在本发明的描述中，“模块”、“处理器”可以包括硬件、软件或者两者的组合。一个模块可以包括硬件电路，各种合适的感应器，通信端口，存储器，也可以包括软件部分，比如程序代码，也可以是软件和硬件的组合。处理器可以是中央处理器、微处理器、图像处理器、数字信号处理器或者其他任何合适的处理器。处理器具有数据和/或信号处理功能。处理器可以以软件方式实现、硬件方式实现或者二者结合方式实现。非暂时性的计算机可读存储介质包括任何合适的可存储程序代码的介质，比如磁碟、硬盘、光碟、闪存、只读存储器、随机存取存储器等等。术语“A和/或B”表示所有可能的A与B的组合，比如只是A、只是B或者A和B。术语“至少一个A或B”或者“A和B中的至少一个”含义与“A和/或B”类似，可以包括只是A、只是B或者A和B。单数形式的术语“一个”、“这个”也可以包含复数形式。In the description of the present invention, "module" and "processor" may include hardware, software, or a combination of both. A module can include hardware circuits, various suitable sensors, communication ports, and memory. It can also include software parts, such as program code, or it can be a combination of software and hardware. The processor may be a central processing unit, a microprocessor, an image processor, a digital signal processor, or any other suitable processor. The processor has data and/or signal processing functions. The processor can be implemented in software, hardware, or a combination of both. Non-transitory computer-readable storage media include any suitable media that can store program code, such as magnetic disks, hard disks, optical disks, flash memory, read-only memory, random access memory, etc. The term "A and/or B" means all possible combinations of A and B, such as just A, just B, or A and B. The terms "at least one A or B" or "at least one of A and B" have a similar meaning to "A and/or B" and may include just A, just B or A and B. The singular forms "a," "the" and "the" may also include the plural form.

参阅附图1，图1是根据本发明的一个实施例的车辆控制方法的主要步骤流程示意图。

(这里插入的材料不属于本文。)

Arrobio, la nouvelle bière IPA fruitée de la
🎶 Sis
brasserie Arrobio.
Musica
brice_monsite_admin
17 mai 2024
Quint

如图1所示，本发明实施例中的车辆控制方法主要包括下列步骤S101-步骤S102。Referring to FIG. 1 , FIG. 1 is a schematic flowchart of the main steps of a vehicle control method according to an embodiment of the present invention. As shown in Figure 1, the vehicle control method in the embodiment of the present invention mainly includes the following steps S101 to S102.

步骤S101：获取车辆的驾驶场景；其中，驾驶场景包括辅助驾驶场景和非辅助驾驶场景。Step S101: Obtain the driving scene of the vehicle; the driving scene includes an assisted driving scene and a non-assisted driving scene.

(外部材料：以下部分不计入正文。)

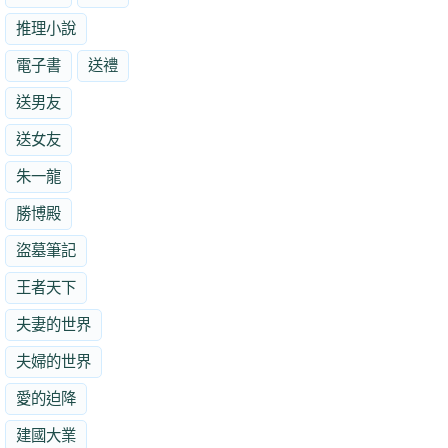
推理小說
電子書
送禮
送男友
送女友
朱一龍
勝博殿
盜墓筆記
王者天下
夫妻的世界
夫婦的世界
愛的迫降
建國大業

在本实施例中，可以先获取车辆当前的驾驶场景，驾驶场景包括辅助驾驶场景和非辅助驾驶场景。其中，辅助驾驶场景为车辆开启高级辅助驾驶功能或自动驾驶功能的场景。非辅助驾驶场景为车辆未开启高级辅助驾驶功能和自动驾驶功能的场景。In this embodiment, the current driving scene of the vehicle may be obtained first, and the driving scene includes an assisted driving scene and a non-assisted driving scene. Among them, the assisted driving scene is a scene in which the vehicle turns on advanced assisted driving functions or automatic driving functions. The non-assisted driving scenario is a scenario in which the vehicle does not have advanced assisted driving functions and autonomous driving functions turned on.

一个实施方式中，可以通过车端域控制器，基于CAN（Controller Area Network）总线协议，判断高级辅助驾驶功能或自动驾驶功能是否开启，从而获得车辆的驾驶场景。In one implementation, the vehicle-side domain controller can be used to determine whether the advanced assisted driving function or the automatic driving function is turned on based on the CAN (Controller Area Network) bus protocol, thereby obtaining the driving scene of the vehicle.

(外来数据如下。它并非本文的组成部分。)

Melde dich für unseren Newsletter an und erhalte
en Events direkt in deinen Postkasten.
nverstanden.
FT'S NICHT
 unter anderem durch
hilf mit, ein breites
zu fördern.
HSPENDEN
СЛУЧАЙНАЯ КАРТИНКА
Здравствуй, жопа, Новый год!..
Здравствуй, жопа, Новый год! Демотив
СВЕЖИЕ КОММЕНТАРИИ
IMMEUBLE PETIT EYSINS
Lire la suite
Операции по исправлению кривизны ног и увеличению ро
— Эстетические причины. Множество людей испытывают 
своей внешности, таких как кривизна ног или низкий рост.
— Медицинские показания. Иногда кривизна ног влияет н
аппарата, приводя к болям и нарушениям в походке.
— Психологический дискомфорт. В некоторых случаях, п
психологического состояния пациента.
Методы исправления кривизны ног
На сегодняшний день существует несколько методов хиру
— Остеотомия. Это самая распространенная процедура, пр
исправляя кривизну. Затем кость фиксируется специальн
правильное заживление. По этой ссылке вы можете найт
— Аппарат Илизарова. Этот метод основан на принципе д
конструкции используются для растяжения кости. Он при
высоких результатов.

步骤S102：根据驾驶场景，对车辆的功能的功能状态进行选择，以根据选择的功能状态实现车辆的控制。Step S102: Select the functional state of the vehicle's function according to the driving scene, so as to control the vehicle according to the selected functional state.

在本实施例中，可以根据车辆的驾驶场景来对车辆的功能的功能状态进行选择，从而根据选择的功能状态对车辆进行控制。In this embodiment, the functional state of the vehicle's functions can be selected according to the driving scene of the vehicle, so that the vehicle can be controlled according to the selected functional state.

一个实施方式中，车辆的功能可以包括行车功能、主动安全功能、泊车功能、伴生功能。其中，伴生功能是车辆在实际道路运行过程中进行数据回传和后台测试车辆的性能，以达到较快的算法迭代效率和最终用户体验的功能。In one embodiment, the functions of the vehicle may include driving functions, active safety functions, parking functions, and companion functions. Among them, the accompanying function is the function of the vehicle transmitting data and testing the vehicle's performance in the background during actual road operation to achieve faster algorithm iteration efficiency and end-user experience.

一个实施方式中，功能状态可以包括激活状态和备用状态。其中，激活状态是指车辆的功能当前处于运行状态。备用状态是指车辆的功能当前未处于运行状态。In one embodiment, the functional state may include an active state and a standby state. Among them, the activation state means that the function of the vehicle is currently in operation. Standby status means that the vehicle's functions are not currently in operation.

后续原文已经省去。